Развернувшись в сторону золотых куполов деревенской церквушки, Васька изобразил современный непристойный жест и запел ещё громче:

— Эх, яблочко, да с червоточиной! Выну шашку я да заточену, Порублю я ей всех священников, Не нужны попы нам, бездельники!

Село словно вымерло. Те, кто помоложе, схватив в охапку детей, убежали и скрылись в лесу возле села. Старики со старухами попрятались по погребам и сараям. Замешкавшаяся молодуха с коромыслом, пряча глаза, промчалась мимо отдыхающих матросов. Вслед ей раздался восхищённый свист, щедро сдобренный отборными солёными морскими выражениями. А Ухватов, подмигнув братве, весело пропел:

— Эх, яблочко, да под берёзою! Я будёновку ношу краснозвёздную. А в штанах ещё есть что-то нужное, Скорей, девка, подходи да незамужняя!

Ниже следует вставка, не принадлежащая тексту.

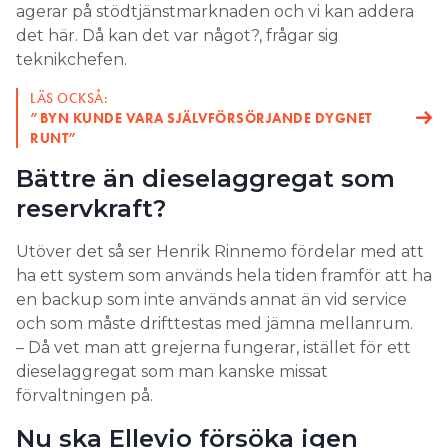
agerar på stödtjänstmarknaden och vi kan addera
det här. Då kan det var något?, frågar sig
teknikchefen.
LÄS OCKSÅ:
”BYN KUNDE VARA SJÄLV­FÖRSÖRJANDE DYGNET
RUNT”
Bättre än dieselaggregat som
reservkraft?
Utöver det så ser Henrik Rinnemo fördelar med att
ha ett system som används hela tiden framför att ha
en backup som inte används annat än vid service
och som måste drifttestas med jämna mellanrum.
– Då vet man att grejerna fungerar, istället för ett
dieselaggregat som man kanske missat
förvaltningen på.
Nu ska Ellevio försöka igen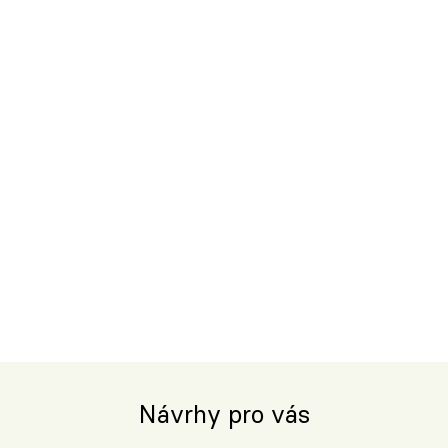
Návrhy pro vás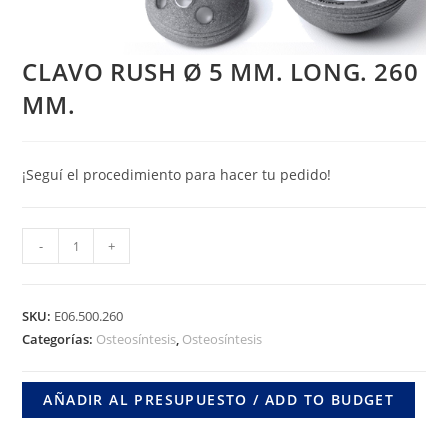
CLAVO RUSH Ø 5 MM. LONG. 260
MM.
¡Seguí el procedimiento para hacer tu pedido!
CLAVO
-
+
RUSH
Ø
5
SKU:
E06.500.260
MM.
Categorías:
Osteosíntesis
,
Osteosíntesis
LONG.
260
AÑADIR AL PRESUPUESTO / ADD TO BUDGET
MM.
cantidad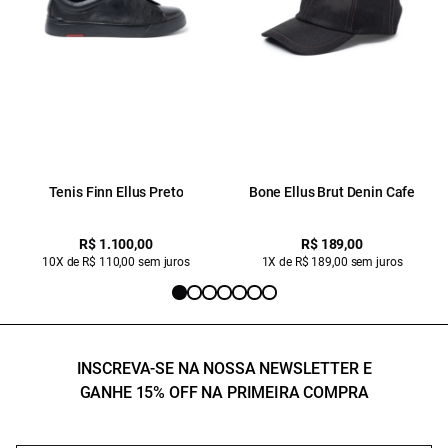
Tenis Finn Ellus Preto
Bone Ellus Brut Denin Cafe
R$ 1.100,00
R$ 189,00
10X de R$ 110,00 sem juros
1X de R$ 189,00 sem juros
INSCREVA-SE NA NOSSA NEWSLETTER E
GANHE 15% OFF NA PRIMEIRA COMPRA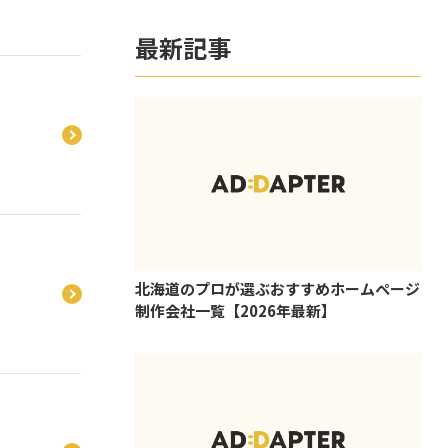
最新記事
北海道のプロが選ぶおすすめホームページ
制作会社一覧【2026年最新】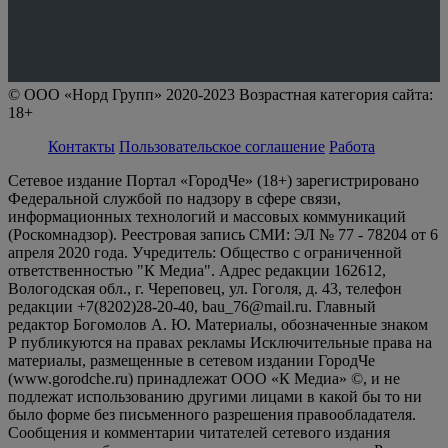
© ООО «Норд Групп» 2020-2023 Возрастная категория сайта:
18+
Контакты
Пользовательское соглашение
Работа
Сетевое издание Портал «ГородЧе» (18+) зарегистрировано
Федеральной службой по надзору в сфере связи,
информационных технологий и массовых коммуникаций
(Роскомнадзор). Реестровая запись СМИ: ЭЛ № 77 - 78204 от 6
апреля 2020 года. Учредитель: Общество с ограниченной
ответственностью "К Медиа". Адрес редакции 162612,
Вологодская обл., г. Череповец, ул. Гоголя, д. 43, телефон
редакции +7(8202)28-20-40, bau_76@mail.ru. Главный
редактор Богомолов А. Ю. Материалы, обозначенные знаком
Р публикуются на правах рекламы Исключительные права на
материалы, размещенные в сетевом издании ГородЧе
(www.gorodche.ru) принадлежат ООО «К Медиа» ©, и не
подлежат использованию другими лицами в какой бы то ни
было форме без письменного разрешения правообладателя.
Сообщения и комментарии читателей сетевого издания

Один из моряков отобрал у сельского мальчишки китайский «Тетрис» и теперь сидел под деревом и азартно играл. Вокруг него столпились матросы, помогающие советами. Стёпка-Витя помнил, что такое безобразие в мемористике именуется футуром — вещью из будущего, которая случайно попадает в прошлое. А ещё существует обратное явление — реликты, вещи из прошлого, активно использующиеся в будущем. Помнится, одна туристка возмущалась, почему молодёжь перестроечного периода отплясывала на дискотеках под граммофон. Но страшнее всего наклады, когда целое явление целиком переносится из одного времени в другое. Однажды, когда Виктор играл в петровской эпохе, Пётр Первый отправился завоёвывать Египет: произошла наклада, мемориум «спутал» Петра Первого с Александром Македонским. Меминженеры тогда еле-еле выправили такую сложную ситуацию.